Few people had perfect parents or teachers so many of us have some issues with self-confidence and self-belief because, inevitably, someone said or did something that completely shattered your shining confidence at an early age and you are still bearing the scars. Okay, so we are damaged goods, now what?

The good news is that all beliefs can be changed. Nevertheless, prepare yourself, as it may take some concerted, conscious effort on your part to override this negative, self-limiting belief depending on how deep-seated the belief is.

Let’s first start by taking a closer look at your particular brand of self-sabotage. Start by listing all the ways you are sabotaging your success. Below is a list you can choose from, if you need some help figuring out ways you might be undermining yourself:

  • Turning things in late
  • Showing up just on time or late
  • Overuse of acceptable substances: caffeine, alcohol, sugar, carbohydrates (think white flour)
  • Any addictions (e.g., gambling, sex, drugs, smoking)
  • Gossiping (destroys trust in relationships)
  • Waiting until the last minute to start work on a project (so you get an adrenaline rush)
  • Speeding
  • Not wearing a seat belt
  • Overspending (if you are carrying credit card debt this is a sign you are overspending)
  • Not practicing safe sex (use a condom!)
  • Not saving sufficiently for retirement (i.e., a minimum of 16% of your gross income)
  • Not carrying disability insurance or other insurance that you need (e.g., excessive and unnecessary risk-taking)
  • Not having firm and clear boundaries (see the 4-step Communication Model for boundaries here)
  • Not getting your personal and emotional needs fully satisfied (take the Emotional Index Quiz to find out your top 4 needs)
  • Not asking specifically for what you want
  • Not asking for a raise or promotion when you deserve it or after you’ve done something great at work
  • Not having a three to six month’s cash reserve in a liquid money market or savings account
  • Not putting your work out there in the world (e.g., not publishing your book) for fear of criticism
  • Not getting the support structure you need (e.g., training, coaching, counselling)
  • Not investing enough in yourself (e.g., getting the education, training or coaching you need to do the job well)
  • Not asking for advice or help soon enough

This is just a short list of the many common ways we engage in self-destructive behavior. Not logical that we do this stuff, but then again, emotions aren’t ruled by logic so we need a cure that isn’t logic-based, but tackles the underlying belief.

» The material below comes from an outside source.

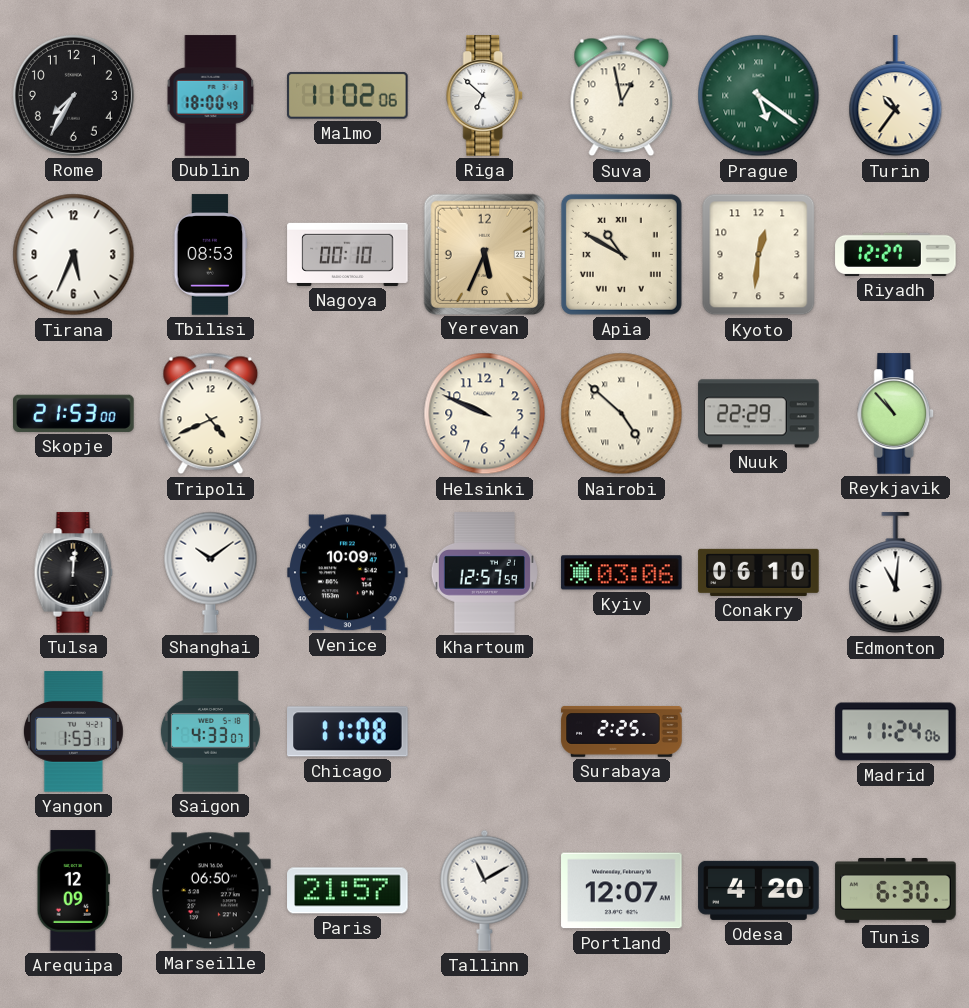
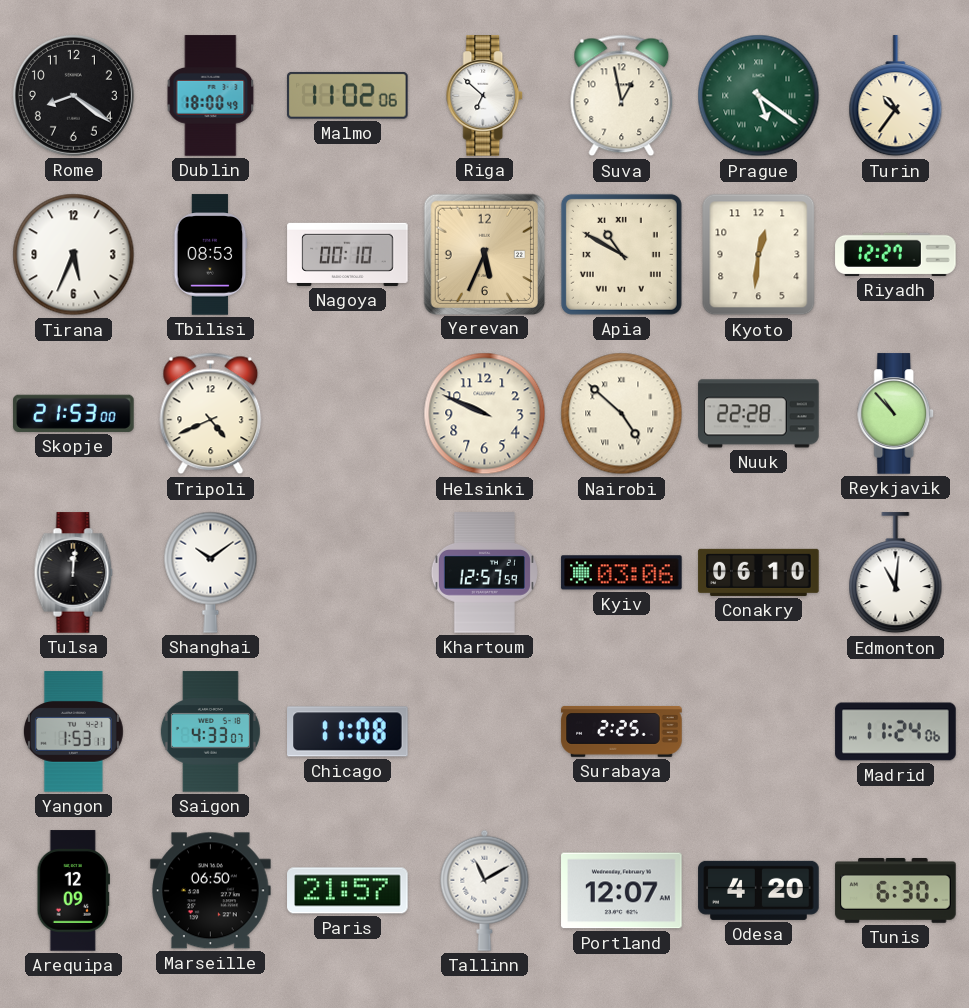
Rome: 7:35 -> 8:21
Nuuk: 22:29 -> 22:28
Venice: 10:09 -> none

Here are the Nine Simple Steps to Stop Self-sabotage and Increase Self-confidence (aside from the obvious for addictions of getting yourself into the requisite 12-step program):
Step 1. Realize you are not alone. It helps to realize that almost everyone lacks confidence in some areas. Very few of us are supremely confident and those that are may be bordering on arrogance or delusions of grandeur (some political leaders pop to mind). Most of us are regularly engaging in some self-destructive behavior otherwise chocolate donuts wouldn’t exist. Relax, you have plenty of good company.
Step 2. Get support before you think you need it. It helps to get some support for making life changes. Hence the burgeoning profession of life coaching.
Step 3. Choose better beliefs. Once you realize that it was you who made up the belief that you aren’t good enough (after all, it isn’t written in stone anywhere), you soon realize you have the power to make up a new, more empowering belief, such as “I’m amazing.” Or, “I am a very successful and talented [fill in the blank].” To cement this new belief into your brain simply write it down 10 times a day until you bore yourself silly with this new belief and find yourself saying to yourself, “Of course I’m amazing, enough already!” I wrote, “I’m the bestselling author of Coach Yourself to Success” 10 times a day for months until it came true. This may take many months of writing daily so keep at it. Make sure your new empowering belief is 100% positive. Don’t use any negatives in your statement, such as “I am not going to let another year go by without losing weight.” This one sentence, although positive in intention, contains three negatives! Instead write something positive such as, “I am beautiful and perfectly healthy in every way.”
Step 4. Put firm boundaries in place. It is very difficult to develop self-confidence if you don’t have firm and clear boundaries. I recommend everyone puts in place bigger boundaries, to include: People can’t hit me; People can’t smoke around me; People can’t give me unsolicited criticism; People can’t waste my time; People can’t make rude, sexist or racist remarks or jokes around me; People can’t make put down remarks or jokes to me; People can’t take advantage of me. Use the 4-Step Communication Model to enforce your bigger boundaries. Without boundaries, you’ll never grow in self-esteem or confidence. You also won’t get the respect you need to get promoted at work.
Step 5. Get your personal and emotional needs fully and completely satisfied. We all know neediness is unattractive at best, repellent at worst. But, can you tell me what your top four personal and emotional needs are? If you can’t, take the free quiz here. If you don’t know what your needs are, how can you get them satisfied? It helps to know what they are for starters.
Step 6. Act as if. If you believe that you aren’t good enough, you will act as if that is true. So the cure is to pretend that you are good enough. How does a bestselling author act? I looked at Jack Canfield and Mark Victor Hansen’s book, Chicken Soup for the Soul, one of the biggest best-selling non-fiction books in history with over 80 million copies sold. What did these authors do? For two years straight, without fail, they did five things a day to market their book. Two years of relentless marketing before it took off and the rest is history. That is a huge commitment to marketing. If you want to be a world-class pianist, then you’ll soon discover you’ll need to practice about eight hours a day because that is what the world-class musicians do. Pretend that you are a world-class whatever and start doing what the world-class people do who are successful in what you want to do. Simple, but not necessarily easy.
Step 7. Get some small successes under your belt. Success breeds success. Get some wins in and you’ll start to build your confidence. Start small. That is fine. Better to start and get some momentum going.
Step 8. Delegate the stuff you aren’t good at. Why keep struggling when you’ll never be good at some things? Hire it out. Let someone who is good at it do the parts you aren’t so good at. You don’t have to be good at everything. Masters focus.
Step 9. Celebrate your success, however small. Write down your weekly accomplishments. Pat yourself on the back. Break open a bottle of champagne. Host a party. Do something to acknowledge your success. The more you do that, the more you remind yourself that you are good at many things.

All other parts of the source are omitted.